Linear Current Amplifiers, hFE, and Parts Substitutions for Vector Monitors, Part II: Results
As the article I linked previously states, “Many engineers tell me that in their 20+ years of design they have never needed to know a device’s hFE value.”
However, in the case of the power output stage of a vector monitor that can push up to 8 amps, according to the manual, it turns out that current gain is important!
The original GO8-003 used a 2N6259, with the following specs:
- 2N6259: hFE 15 min, 60 max @ 8A.
We’ve tested all of the following:
- MJL21194: hFE 25 min, 75 max @ 8A
- MJL21196: hFE 25 min, 100 max @ 8A
- MJW21196: hFE 20 min, 80 max @ 8A
- MJW18020: hFE 8 min, 16 typical, ? max @ 10A (maximum not specified)

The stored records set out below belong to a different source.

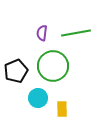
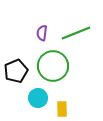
green line: rotated 12 degrees counterclockwise
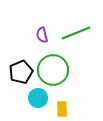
purple semicircle: moved 2 px down; rotated 21 degrees counterclockwise
green circle: moved 4 px down
black pentagon: moved 5 px right, 1 px down
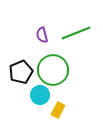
cyan circle: moved 2 px right, 3 px up
yellow rectangle: moved 4 px left, 1 px down; rotated 28 degrees clockwise
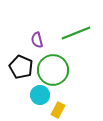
purple semicircle: moved 5 px left, 5 px down
black pentagon: moved 5 px up; rotated 25 degrees counterclockwise
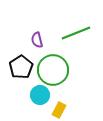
black pentagon: rotated 15 degrees clockwise
yellow rectangle: moved 1 px right
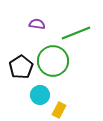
purple semicircle: moved 16 px up; rotated 112 degrees clockwise
green circle: moved 9 px up
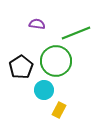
green circle: moved 3 px right
cyan circle: moved 4 px right, 5 px up
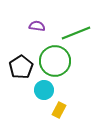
purple semicircle: moved 2 px down
green circle: moved 1 px left
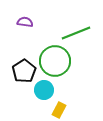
purple semicircle: moved 12 px left, 4 px up
black pentagon: moved 3 px right, 4 px down
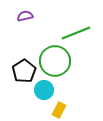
purple semicircle: moved 6 px up; rotated 21 degrees counterclockwise
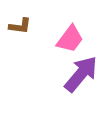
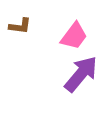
pink trapezoid: moved 4 px right, 3 px up
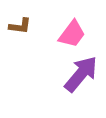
pink trapezoid: moved 2 px left, 2 px up
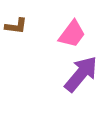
brown L-shape: moved 4 px left
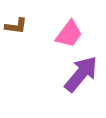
pink trapezoid: moved 3 px left
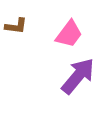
purple arrow: moved 3 px left, 2 px down
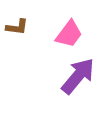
brown L-shape: moved 1 px right, 1 px down
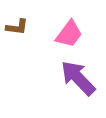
purple arrow: moved 2 px down; rotated 84 degrees counterclockwise
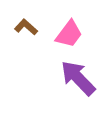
brown L-shape: moved 9 px right; rotated 145 degrees counterclockwise
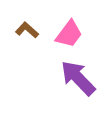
brown L-shape: moved 1 px right, 3 px down
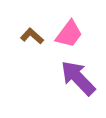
brown L-shape: moved 5 px right, 6 px down
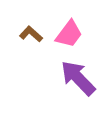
brown L-shape: moved 1 px left, 2 px up
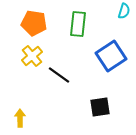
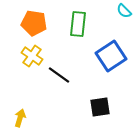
cyan semicircle: rotated 119 degrees clockwise
yellow cross: rotated 15 degrees counterclockwise
yellow arrow: rotated 18 degrees clockwise
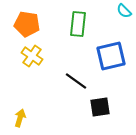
orange pentagon: moved 7 px left, 1 px down
blue square: rotated 20 degrees clockwise
black line: moved 17 px right, 6 px down
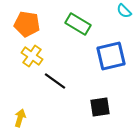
green rectangle: rotated 65 degrees counterclockwise
black line: moved 21 px left
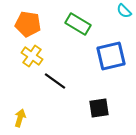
orange pentagon: moved 1 px right
black square: moved 1 px left, 1 px down
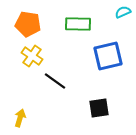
cyan semicircle: moved 1 px left, 1 px down; rotated 112 degrees clockwise
green rectangle: rotated 30 degrees counterclockwise
blue square: moved 3 px left
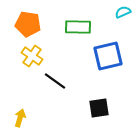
green rectangle: moved 3 px down
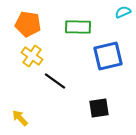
yellow arrow: rotated 60 degrees counterclockwise
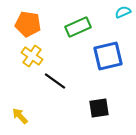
green rectangle: rotated 25 degrees counterclockwise
yellow arrow: moved 2 px up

We already knew that the MJL21194 worked, because it’s been running in Flynn’s Arcade for over a month. Based on this, I gave the MJL21196 a 99% chance of working, because it’s essentially identical. I gave the MJW21196 about a 95% chance, based on my reading of the rest of the specs, and the fact that its hFE is still higher than the 2N6259. But I only gave the MJW18020 about a 50% chance of working: based on the G08-003 circuit, I believed that it would likely have insufficient current gain (hFE) to reach the edge of the screen in all circumstances.
And indeed, upon firing up the test unit, we saw this:
Look closely, and you’ll see that the top of the screen, where the scores are, is collapsed. Not quite into a single line, but into a very small space. So why did it only collapse the top of the screen?
As mentioned previously, “It is not unusual to find a 2 or 3 to 1 ratio in device hFE.” I haven’t pulled the transistors out of the test unit to measure them…but the ranges above, which show a 3-4x ratio between minimum and maximum, and a 2x ratio between minimum and typical, lead me to the obvious conclusion: the two transistors handling upward vertical deflection had the lowest hFE, too low to fill the screen.
This is amongst the reasons why you can’t just substitute any BJT power transistor with sufficient voltage and current capacity into a vector monitor. You have to dive deeper into the datasheet, because the GO8 pushes its output transistors to and beyond their limits, and parameters that many full-time analog engineers brag about not knowing become absolutely critical.
(As of this writing, December 2022, we’re still testing the G08-003 Transistor Upgrade Kit: we have to get a testing cycle in with the alternate transistors before we can confidently build them and ship them to our customers. We expect them to be available for retail sale in late February or March 2023.)